ASSIGNMENT: Return the listing below unchanged, except that the pictures are dropped.

*** Opening SOURCE MATERIAL ***

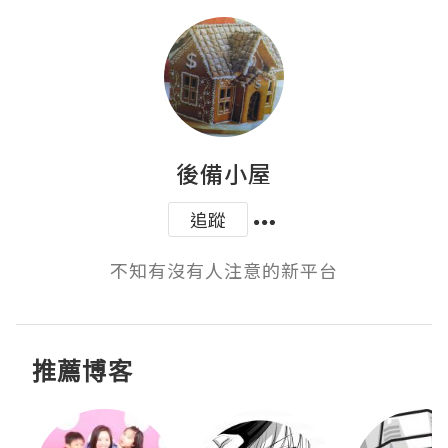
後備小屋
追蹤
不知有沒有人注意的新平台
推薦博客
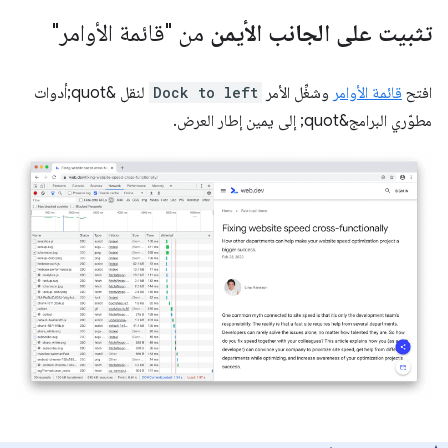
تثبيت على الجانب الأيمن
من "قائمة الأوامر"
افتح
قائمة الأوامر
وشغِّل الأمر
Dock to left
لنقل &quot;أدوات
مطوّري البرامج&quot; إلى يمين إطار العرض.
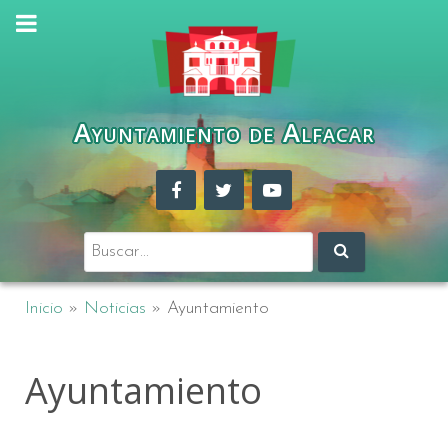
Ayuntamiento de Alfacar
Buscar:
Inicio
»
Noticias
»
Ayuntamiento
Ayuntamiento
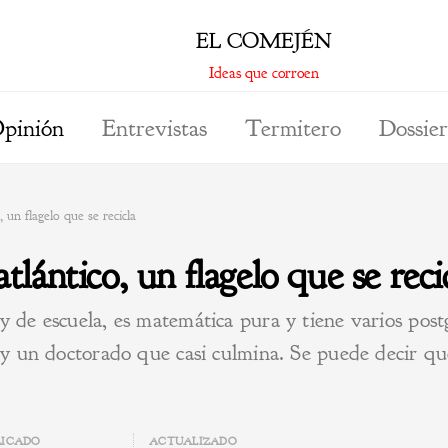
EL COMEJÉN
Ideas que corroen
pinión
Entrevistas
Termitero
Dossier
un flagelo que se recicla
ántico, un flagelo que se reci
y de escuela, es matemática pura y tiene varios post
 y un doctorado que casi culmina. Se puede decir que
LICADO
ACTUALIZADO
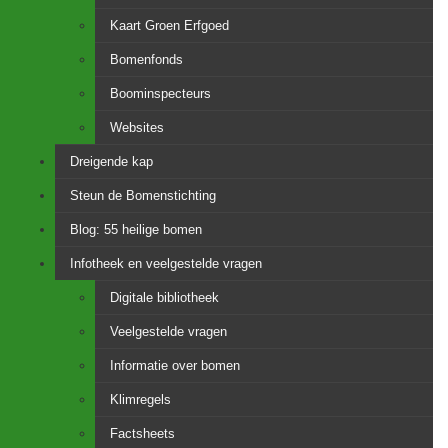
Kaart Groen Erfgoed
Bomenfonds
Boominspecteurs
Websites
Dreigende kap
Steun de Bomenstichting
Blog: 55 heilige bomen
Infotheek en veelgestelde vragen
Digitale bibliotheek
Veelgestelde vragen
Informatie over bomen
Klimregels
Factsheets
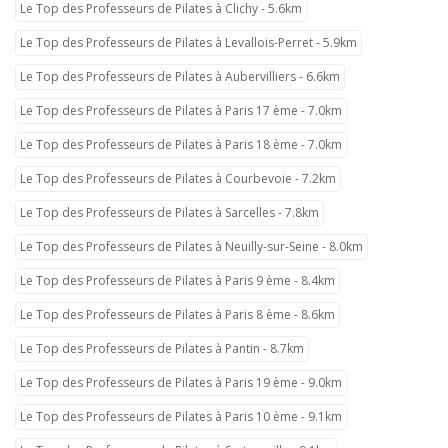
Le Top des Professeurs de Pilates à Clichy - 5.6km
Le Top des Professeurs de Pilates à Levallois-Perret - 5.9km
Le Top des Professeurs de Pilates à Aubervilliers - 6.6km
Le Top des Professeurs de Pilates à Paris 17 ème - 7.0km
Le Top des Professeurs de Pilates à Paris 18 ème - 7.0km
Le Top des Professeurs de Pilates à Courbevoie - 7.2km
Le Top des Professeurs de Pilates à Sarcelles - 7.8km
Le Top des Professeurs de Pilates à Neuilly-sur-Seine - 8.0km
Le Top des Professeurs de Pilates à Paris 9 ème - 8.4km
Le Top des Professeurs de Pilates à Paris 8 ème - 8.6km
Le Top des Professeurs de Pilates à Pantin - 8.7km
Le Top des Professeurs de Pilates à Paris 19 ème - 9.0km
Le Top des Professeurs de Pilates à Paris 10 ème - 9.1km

*** Closing SOURCE MATERIAL ***

EXERCISE ANSWER:
後備小屋
追蹤
不知有沒有人注意的新平台
推薦博客
تثبيت على الجانب الأيمن
من "قائمة الأوامر"
افتح
قائمة الأوامر
وشغِّل الأمر
Dock to left
لنقل &quot;أدوات
مطوّري البرامج&quot; إلى يمين إطار العرض.
Ayuntamiento de Alfacar
Buscar:
Inicio
»
Noticias
»
Ayuntamiento
Ayuntamiento
EL COMEJÉN
Ideas que corroen
pinión
Entrevistas
Termitero
Dossier
un flagelo que se recicla
ántico, un flagelo que se reci
y de escuela, es matemática pura y tiene varios post
 y un doctorado que casi culmina. Se puede decir que
LICADO
ACTUALIZADO
Kaart Groen Erfgoed
Bomenfonds
Boominspecteurs
Websites
Dreigende kap
Steun de Bomenstichting
Blog: 55 heilige bomen
Infotheek en veelgestelde vragen
Digitale bibliotheek
Veelgestelde vragen
Informatie over bomen
Klimregels
Factsheets
Le Top des Professeurs de Pilates à Clichy - 5.6km
Le Top des Professeurs de Pilates à Levallois-Perret - 5.9km
Le Top des Professeurs de Pilates à Aubervilliers - 6.6km
Le Top des Professeurs de Pilates à Paris 17 ème - 7.0km
Le Top des Professeurs de Pilates à Paris 18 ème - 7.0km
Le Top des Professeurs de Pilates à Courbevoie - 7.2km
Le Top des Professeurs de Pilates à Sarcelles - 7.8km
Le Top des Professeurs de Pilates à Neuilly-sur-Seine - 8.0km
Le Top des Professeurs de Pilates à Paris 9 ème - 8.4km
Le Top des Professeurs de Pilates à Paris 8 ème - 8.6km
Le Top des Professeurs de Pilates à Pantin - 8.7km
Le Top des Professeurs de Pilates à Paris 19 ème - 9.0km
Le Top des Professeurs de Pilates à Paris 10 ème - 9.1km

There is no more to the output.